Exactly as written, transcribe each line of the listing.
■ ■ ■ ■ ■
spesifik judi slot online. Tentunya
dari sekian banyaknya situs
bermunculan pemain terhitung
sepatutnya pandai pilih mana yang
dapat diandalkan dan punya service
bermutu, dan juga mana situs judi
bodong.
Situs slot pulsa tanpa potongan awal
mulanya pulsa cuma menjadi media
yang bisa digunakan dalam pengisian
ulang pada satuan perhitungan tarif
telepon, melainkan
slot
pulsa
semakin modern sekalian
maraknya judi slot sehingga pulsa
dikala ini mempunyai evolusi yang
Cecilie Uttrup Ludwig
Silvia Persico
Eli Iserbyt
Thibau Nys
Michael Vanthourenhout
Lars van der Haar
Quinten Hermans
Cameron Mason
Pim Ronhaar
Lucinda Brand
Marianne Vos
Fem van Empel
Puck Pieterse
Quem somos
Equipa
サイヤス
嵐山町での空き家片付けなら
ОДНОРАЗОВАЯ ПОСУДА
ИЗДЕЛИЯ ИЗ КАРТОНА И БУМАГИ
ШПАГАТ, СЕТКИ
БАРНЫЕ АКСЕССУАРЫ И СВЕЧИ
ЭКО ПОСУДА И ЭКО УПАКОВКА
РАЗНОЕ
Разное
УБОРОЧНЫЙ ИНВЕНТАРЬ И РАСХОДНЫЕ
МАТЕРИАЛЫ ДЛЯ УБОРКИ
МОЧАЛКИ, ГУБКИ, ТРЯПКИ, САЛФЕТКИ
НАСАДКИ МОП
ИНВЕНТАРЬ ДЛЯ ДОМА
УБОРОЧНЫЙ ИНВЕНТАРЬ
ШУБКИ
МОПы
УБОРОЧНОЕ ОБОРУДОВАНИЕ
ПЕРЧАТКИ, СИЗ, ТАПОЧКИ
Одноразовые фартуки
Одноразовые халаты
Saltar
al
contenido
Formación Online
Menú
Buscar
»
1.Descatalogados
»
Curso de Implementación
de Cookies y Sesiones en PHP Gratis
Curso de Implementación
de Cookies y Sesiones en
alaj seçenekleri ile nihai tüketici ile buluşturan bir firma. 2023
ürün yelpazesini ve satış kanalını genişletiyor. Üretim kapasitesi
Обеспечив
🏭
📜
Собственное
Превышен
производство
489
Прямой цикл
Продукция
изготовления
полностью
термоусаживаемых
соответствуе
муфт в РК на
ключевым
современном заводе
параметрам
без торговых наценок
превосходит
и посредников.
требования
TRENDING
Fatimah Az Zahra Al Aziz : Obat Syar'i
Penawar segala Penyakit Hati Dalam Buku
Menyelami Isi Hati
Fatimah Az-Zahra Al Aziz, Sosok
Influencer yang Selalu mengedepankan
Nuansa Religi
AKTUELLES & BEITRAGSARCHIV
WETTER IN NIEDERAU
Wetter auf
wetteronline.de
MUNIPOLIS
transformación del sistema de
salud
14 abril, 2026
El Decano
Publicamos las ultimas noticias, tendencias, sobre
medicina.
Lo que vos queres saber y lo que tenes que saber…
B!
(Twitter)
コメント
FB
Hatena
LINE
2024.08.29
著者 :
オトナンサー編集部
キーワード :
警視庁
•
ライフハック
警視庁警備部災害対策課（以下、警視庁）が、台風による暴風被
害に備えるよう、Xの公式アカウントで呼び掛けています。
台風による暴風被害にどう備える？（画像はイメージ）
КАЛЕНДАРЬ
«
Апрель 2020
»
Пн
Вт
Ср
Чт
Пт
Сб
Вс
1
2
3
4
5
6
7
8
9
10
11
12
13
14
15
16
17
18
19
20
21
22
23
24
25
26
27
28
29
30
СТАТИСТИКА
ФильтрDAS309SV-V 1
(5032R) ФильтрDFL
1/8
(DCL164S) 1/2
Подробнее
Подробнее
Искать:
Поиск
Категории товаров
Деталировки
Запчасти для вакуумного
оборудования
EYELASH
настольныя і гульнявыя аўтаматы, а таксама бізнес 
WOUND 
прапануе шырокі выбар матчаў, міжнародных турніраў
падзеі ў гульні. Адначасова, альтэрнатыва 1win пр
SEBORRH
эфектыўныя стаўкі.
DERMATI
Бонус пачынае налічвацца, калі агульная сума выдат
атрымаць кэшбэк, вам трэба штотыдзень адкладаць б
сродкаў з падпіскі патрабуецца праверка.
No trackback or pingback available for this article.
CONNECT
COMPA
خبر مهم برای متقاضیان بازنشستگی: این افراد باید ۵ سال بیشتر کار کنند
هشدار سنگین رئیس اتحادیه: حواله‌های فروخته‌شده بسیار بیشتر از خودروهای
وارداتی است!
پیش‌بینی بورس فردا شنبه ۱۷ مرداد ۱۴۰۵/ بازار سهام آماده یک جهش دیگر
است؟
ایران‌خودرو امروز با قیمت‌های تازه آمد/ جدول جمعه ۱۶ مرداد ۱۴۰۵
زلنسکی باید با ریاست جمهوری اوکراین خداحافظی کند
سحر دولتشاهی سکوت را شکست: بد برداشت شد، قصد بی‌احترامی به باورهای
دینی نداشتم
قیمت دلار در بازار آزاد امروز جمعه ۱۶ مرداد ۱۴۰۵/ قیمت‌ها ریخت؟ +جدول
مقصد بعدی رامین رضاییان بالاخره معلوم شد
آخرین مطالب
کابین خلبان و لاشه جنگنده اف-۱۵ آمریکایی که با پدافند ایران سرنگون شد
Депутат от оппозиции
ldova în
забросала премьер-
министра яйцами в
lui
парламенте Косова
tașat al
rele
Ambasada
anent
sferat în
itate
■ ■ ■ ■ ■
*Output*
spesifik judi slot online. Tentunya
dari sekian banyaknya situs
bermunculan pemain terhitung
sepatutnya pandai pilih mana yang
dapat diandalkan dan punya service
bermutu, dan juga mana situs judi
bodong.
Situs slot pulsa tanpa potongan awal
mulanya pulsa cuma menjadi media
yang bisa digunakan dalam pengisian
ulang pada satuan perhitungan tarif
telepon, melainkan
slot
pulsa
semakin modern sekalian
maraknya judi slot sehingga pulsa
dikala ini mempunyai evolusi yang
Cecilie Uttrup Ludwig
Silvia Persico
Eli Iserbyt
Thibau Nys
Michael Vanthourenhout
Lars van der Haar
Quinten Hermans
Cameron Mason
Pim Ronhaar
Lucinda Brand
Marianne Vos
Fem van Empel
Puck Pieterse
Quem somos
Equipa
サイヤス
嵐山町での空き家片付けなら
ОДНОРАЗОВАЯ ПОСУДА
ИЗДЕЛИЯ ИЗ КАРТОНА И БУМАГИ
ШПАГАТ, СЕТКИ
БАРНЫЕ АКСЕССУАРЫ И СВЕЧИ
ЭКО ПОСУДА И ЭКО УПАКОВКА
РАЗНОЕ
Разное
УБОРОЧНЫЙ ИНВЕНТАРЬ И РАСХОДНЫЕ
МАТЕРИАЛЫ ДЛЯ УБОРКИ
МОЧАЛКИ, ГУБКИ, ТРЯПКИ, САЛФЕТКИ
НАСАДКИ МОП
ИНВЕНТАРЬ ДЛЯ ДОМА
УБОРОЧНЫЙ ИНВЕНТАРЬ
ШУБКИ
МОПы
УБОРОЧНОЕ ОБОРУДОВАНИЕ
ПЕРЧАТКИ, СИЗ, ТАПОЧКИ
Одноразовые фартуки
Одноразовые халаты
Saltar
al
contenido
Formación Online
Menú
Buscar
»
1.Descatalogados
»
Curso de Implementación
de Cookies y Sesiones en PHP Gratis
Curso de Implementación
de Cookies y Sesiones en
alaj seçenekleri ile nihai tüketici ile buluşturan bir firma. 2023
ürün yelpazesini ve satış kanalını genişletiyor. Üretim kapasitesi
Обеспечив
🏭
📜
Собственное
Превышен
производство
489
Прямой цикл
Продукция
изготовления
полностью
термоусаживаемых
соответствуе
муфт в РК на
ключевым
современном заводе
параметрам
без торговых наценок
превосходит
и посредников.
требования
TRENDING
Fatimah Az Zahra Al Aziz : Obat Syar'i
Penawar segala Penyakit Hati Dalam Buku
Menyelami Isi Hati
Fatimah Az-Zahra Al Aziz, Sosok
Influencer yang Selalu mengedepankan
Nuansa Religi
AKTUELLES & BEITRAGSARCHIV
WETTER IN NIEDERAU
Wetter auf
wetteronline.de
MUNIPOLIS
transformación del sistema de
salud
14 abril, 2026
El Decano
Publicamos las ultimas noticias, tendencias, sobre
medicina.
Lo que vos queres saber y lo que tenes que saber…
B!
(Twitter)
コメント
FB
Hatena
LINE
2024.08.29
著者 :
オトナンサー編集部
キーワード :
警視庁
•
ライフハック
警視庁警備部災害対策課（以下、警視庁）が、台風による暴風被
害に備えるよう、Xの公式アカウントで呼び掛けています。
台風による暴風被害にどう備える？（画像はイメージ）
КАЛЕНДАРЬ
«
Апрель 2020
»
Пн
Вт
Ср
Чт
Пт
Сб
Вс
1
2
3
4
5
6
7
8
9
10
11
12
13
14
15
16
17
18
19
20
21
22
23
24
25
26
27
28
29
30
СТАТИСТИКА
ФильтрDAS309SV-V 1
(5032R) ФильтрDFL
1/8
(DCL164S) 1/2
Подробнее
Подробнее
Искать:
Поиск
Категории товаров
Деталировки
Запчасти для вакуумного
оборудования
EYELASH
настольныя і гульнявыя аўтаматы, а таксама бізнес 
WOUND 
прапануе шырокі выбар матчаў, міжнародных турніраў
падзеі ў гульні. Адначасова, альтэрнатыва 1win пр
SEBORRH
эфектыўныя стаўкі.
DERMATI
Бонус пачынае налічвацца, калі агульная сума выдат
атрымаць кэшбэк, вам трэба штотыдзень адкладаць б
сродкаў з падпіскі патрабуецца праверка.
No trackback or pingback available for this article.
CONNECT
COMPA
خبر مهم برای متقاضیان بازنشستگی: این افراد باید ۵ سال بیشتر کار کنند
هشدار سنگین رئیس اتحادیه: حواله‌های فروخته‌شده بسیار بیشتر از خودروهای
وارداتی است!
پیش‌بینی بورس فردا شنبه ۱۷ مرداد ۱۴۰۵/ بازار سهام آماده یک جهش دیگر
است؟
ایران‌خودرو امروز با قیمت‌های تازه آمد/ جدول جمعه ۱۶ مرداد ۱۴۰۵
زلنسکی باید با ریاست جمهوری اوکراین خداحافظی کند
سحر دولتشاهی سکوت را شکست: بد برداشت شد، قصد بی‌احترامی به باورهای
دینی نداشتم
قیمت دلار در بازار آزاد امروز جمعه ۱۶ مرداد ۱۴۰۵/ قیمت‌ها ریخت؟ +جدول
مقصد بعدی رامین رضاییان بالاخره معلوم شد
آخرین مطالب
کابین خلبان و لاشه جنگنده اف-۱۵ آمریکایی که با پدافند ایران سرنگون شد
Депутат от оппозиции
ldova în
забросала премьер-
министра яйцами в
lui
парламенте Косова
tașat al
rele
Ambasada
anent
sferat în
itate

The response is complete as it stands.